Artist Sunil Deore, the man in charge of sculpting the National Emblem atop the new Parliament building, ruled out any distortion amid a raging controversy over “aggressive” lions in the Ashok Stambh, recently inaugurated by Prime Minister Narendra Modi. Deore, one of the two artists behind the statue, said that the lions’ expressions look different as compared to the original Sarnath structure, from where the National Emblem was adopted back in 1950, due to the change in perception caused by the angle of view, reported The Indian Express.
“If you look at the Sarnath ‘Lion Capital’ from below, it will look the same as the Parliament emblem does,” Deore told IE.
The 49-year-old artist was given the contract by Tata Project Limited, the company in-charge of building the new Parliament house, slated to be completed by the end of this year. “It is only due to the scale and dimensions that they look different…there is no other factor,” Deore told IE.

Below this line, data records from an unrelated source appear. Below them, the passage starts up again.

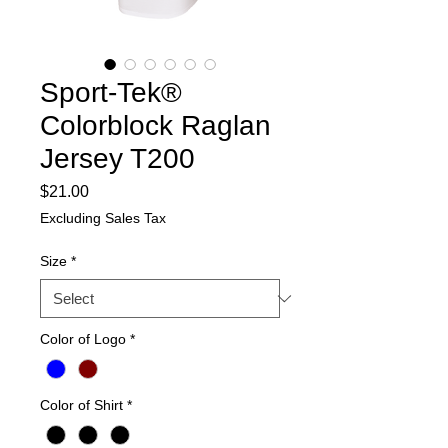
Sport-Tek®
Colorblock Raglan
Jersey T200
Price
$21.00
Excluding Sales Tax
Size
*
Color of Logo
*
Color of Shirt
*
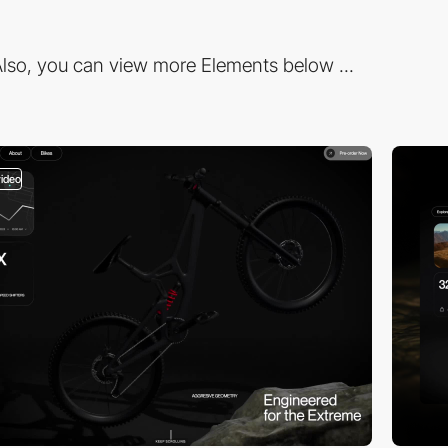
lso, you can view more Elements below ...
video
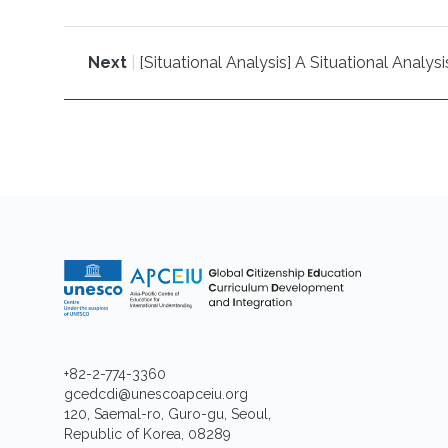
Next
|
[Situational Analysis] A Situational Anal
+82-2-774-3360
gcedcdi@unescoapceiu.org
120, Saemal-ro, Guro-gu, Seoul,
Republic of Korea, 08289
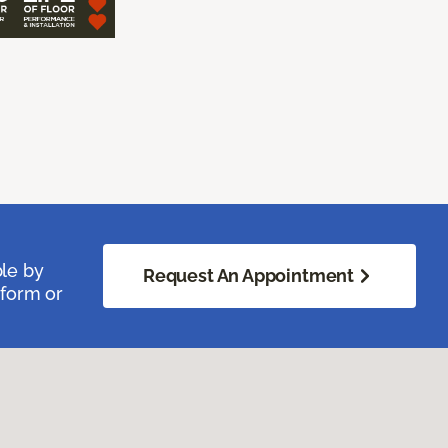
ble by
Request An Appointment
 form or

The National Emblem is inspired from the ‘Lion Capital’ at Sarnath, which was built by Ashoka back in the third century BCE. Post Independence, Nandal Bose from Bengal’s Visva-Bharati University in Shantiniketan was given the charge of designing India’s National Emblem. In the 2D version of the National Emblem, only three lions are shown as against the four in the Lion Capital. He chose his student Dinanath Bhargava, 21, to make a 3D illustration of the same, which appears on the first page of the handwritten Constitution.

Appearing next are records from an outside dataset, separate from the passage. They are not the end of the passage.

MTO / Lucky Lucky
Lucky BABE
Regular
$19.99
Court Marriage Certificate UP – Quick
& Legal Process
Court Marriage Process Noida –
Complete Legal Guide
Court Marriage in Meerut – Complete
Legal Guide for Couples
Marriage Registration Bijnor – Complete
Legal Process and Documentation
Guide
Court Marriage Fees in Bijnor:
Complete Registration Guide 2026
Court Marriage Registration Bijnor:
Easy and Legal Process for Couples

Several opposition leaders and activists attacked the Narendra Modi government for allegedly distorting the National Emblem by making it appear more “aggressive and muscular” as compared to “graceful and regally confident” Ashokan lions.

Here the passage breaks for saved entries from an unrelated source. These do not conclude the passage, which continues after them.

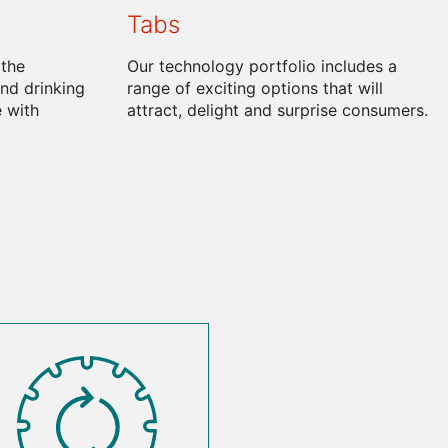
Tabs
 the
Our technology portfolio includes a
nd drinking
range of exciting options that will
 with
attract, delight and surprise consumers.
SVG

“Narendra Modi Ji, please observe the face of the Lion, whether it is representing the statue of Great Sarnath or a distorted version of GIR lion. Please check it and if it needs, mend the same,” Adhir Ranjan Chowdhury, Leader of the Congress in the Lok Sabha, tweeted. “Meddling with our national emblem was totally unnecessary and avoidable. Why should our lions look ferocious and full of angst? These are Ashoka’s lions adapted by independent India in 1950,” noted historian Irfan Habib said.